_PROBLEM STATEMENT:_ Up to and including the line with "combat climate change, one", repeat every line of the listing exactly, beginning at the first.

_DATASET CONTENT:_
· · · · · · ·
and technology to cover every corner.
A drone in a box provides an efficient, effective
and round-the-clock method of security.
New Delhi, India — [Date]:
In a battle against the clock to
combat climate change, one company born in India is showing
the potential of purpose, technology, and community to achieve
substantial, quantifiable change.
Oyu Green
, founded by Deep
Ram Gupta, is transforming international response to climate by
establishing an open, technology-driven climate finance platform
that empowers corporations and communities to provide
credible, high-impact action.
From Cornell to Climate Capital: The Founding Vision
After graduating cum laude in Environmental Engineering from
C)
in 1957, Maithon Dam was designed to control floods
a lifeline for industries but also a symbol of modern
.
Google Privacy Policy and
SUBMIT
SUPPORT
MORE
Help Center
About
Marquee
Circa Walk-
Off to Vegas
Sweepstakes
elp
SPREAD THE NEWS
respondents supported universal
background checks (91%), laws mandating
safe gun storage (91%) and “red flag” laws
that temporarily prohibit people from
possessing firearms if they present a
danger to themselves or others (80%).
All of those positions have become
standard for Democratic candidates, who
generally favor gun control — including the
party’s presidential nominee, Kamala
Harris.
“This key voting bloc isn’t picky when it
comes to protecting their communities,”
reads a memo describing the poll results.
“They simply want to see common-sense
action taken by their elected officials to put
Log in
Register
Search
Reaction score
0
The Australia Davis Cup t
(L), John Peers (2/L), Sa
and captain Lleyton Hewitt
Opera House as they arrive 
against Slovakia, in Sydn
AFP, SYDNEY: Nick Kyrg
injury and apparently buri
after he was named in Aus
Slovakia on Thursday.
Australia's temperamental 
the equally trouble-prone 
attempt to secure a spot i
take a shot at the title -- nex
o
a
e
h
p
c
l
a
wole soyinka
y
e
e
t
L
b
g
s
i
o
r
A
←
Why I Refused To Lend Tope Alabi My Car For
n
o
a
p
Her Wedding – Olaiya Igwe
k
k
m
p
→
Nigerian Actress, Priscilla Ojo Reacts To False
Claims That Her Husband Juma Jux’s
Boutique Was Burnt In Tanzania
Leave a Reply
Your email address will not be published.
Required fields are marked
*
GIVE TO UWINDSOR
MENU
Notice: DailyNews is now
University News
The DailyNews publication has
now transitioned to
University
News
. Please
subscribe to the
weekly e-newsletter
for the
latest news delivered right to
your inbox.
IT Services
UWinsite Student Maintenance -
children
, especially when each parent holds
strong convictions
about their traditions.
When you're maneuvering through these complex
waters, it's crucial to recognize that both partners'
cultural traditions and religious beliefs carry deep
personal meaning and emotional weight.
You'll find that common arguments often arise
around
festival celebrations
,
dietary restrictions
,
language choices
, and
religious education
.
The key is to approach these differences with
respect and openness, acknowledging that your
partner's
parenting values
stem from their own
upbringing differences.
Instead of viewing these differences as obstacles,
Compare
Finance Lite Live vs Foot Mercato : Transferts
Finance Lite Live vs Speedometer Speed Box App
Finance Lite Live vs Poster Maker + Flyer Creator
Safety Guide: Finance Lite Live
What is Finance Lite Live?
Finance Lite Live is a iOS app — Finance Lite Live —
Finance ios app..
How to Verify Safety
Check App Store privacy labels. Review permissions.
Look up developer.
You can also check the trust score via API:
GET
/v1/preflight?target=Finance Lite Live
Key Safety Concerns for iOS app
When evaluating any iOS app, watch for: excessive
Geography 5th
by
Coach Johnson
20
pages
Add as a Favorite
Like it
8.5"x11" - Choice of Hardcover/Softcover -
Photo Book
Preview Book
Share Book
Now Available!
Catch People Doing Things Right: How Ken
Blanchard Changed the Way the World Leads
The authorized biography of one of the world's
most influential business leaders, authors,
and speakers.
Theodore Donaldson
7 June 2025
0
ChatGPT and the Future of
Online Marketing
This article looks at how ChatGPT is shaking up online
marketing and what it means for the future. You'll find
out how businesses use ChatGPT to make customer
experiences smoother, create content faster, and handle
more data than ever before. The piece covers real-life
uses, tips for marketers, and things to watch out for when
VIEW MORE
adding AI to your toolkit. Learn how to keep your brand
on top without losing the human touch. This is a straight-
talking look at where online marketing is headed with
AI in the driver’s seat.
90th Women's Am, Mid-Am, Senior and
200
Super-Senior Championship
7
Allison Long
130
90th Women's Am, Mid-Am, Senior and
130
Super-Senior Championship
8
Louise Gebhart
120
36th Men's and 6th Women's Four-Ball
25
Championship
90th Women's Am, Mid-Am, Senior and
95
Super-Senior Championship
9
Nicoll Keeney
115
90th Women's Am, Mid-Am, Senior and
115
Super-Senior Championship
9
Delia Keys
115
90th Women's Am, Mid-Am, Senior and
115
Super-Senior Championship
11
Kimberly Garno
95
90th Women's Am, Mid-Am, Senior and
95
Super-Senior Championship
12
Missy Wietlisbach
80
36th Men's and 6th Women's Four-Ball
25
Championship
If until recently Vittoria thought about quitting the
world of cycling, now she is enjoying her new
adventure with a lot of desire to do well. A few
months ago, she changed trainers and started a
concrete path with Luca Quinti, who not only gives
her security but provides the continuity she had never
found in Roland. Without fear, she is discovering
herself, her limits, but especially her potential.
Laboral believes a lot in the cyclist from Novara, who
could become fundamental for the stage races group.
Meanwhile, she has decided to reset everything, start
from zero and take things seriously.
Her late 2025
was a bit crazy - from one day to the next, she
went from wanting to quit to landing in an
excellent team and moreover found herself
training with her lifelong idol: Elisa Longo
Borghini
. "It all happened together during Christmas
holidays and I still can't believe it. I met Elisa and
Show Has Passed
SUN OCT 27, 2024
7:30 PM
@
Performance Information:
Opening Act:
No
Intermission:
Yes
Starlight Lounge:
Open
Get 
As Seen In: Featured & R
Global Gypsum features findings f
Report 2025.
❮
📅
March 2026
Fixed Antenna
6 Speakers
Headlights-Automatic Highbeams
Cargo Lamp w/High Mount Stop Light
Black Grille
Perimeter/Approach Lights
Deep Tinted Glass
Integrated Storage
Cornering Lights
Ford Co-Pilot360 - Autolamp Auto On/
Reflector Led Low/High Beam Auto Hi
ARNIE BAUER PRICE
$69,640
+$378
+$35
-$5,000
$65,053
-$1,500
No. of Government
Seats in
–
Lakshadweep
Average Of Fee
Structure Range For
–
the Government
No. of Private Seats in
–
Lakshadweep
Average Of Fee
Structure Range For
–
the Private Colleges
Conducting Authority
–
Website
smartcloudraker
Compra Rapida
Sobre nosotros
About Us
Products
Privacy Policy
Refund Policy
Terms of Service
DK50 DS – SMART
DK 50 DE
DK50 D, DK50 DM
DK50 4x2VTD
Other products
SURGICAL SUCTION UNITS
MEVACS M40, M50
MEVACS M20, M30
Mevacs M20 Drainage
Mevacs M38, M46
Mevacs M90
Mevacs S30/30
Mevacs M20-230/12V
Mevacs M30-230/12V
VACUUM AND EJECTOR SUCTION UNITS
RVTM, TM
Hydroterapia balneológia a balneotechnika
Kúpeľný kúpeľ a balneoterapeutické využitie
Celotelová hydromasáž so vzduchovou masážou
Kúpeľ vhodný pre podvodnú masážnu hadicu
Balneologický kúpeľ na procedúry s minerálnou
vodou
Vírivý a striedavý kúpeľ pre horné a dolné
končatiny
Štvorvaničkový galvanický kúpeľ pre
· · · · · · ·
_TASK SOLUTION:_
and technology to cover every corner.
A drone in a box provides an efficient, effective
and round-the-clock method of security.
New Delhi, India — [Date]:
In a battle against the clock to
combat climate change, one company born in India is showing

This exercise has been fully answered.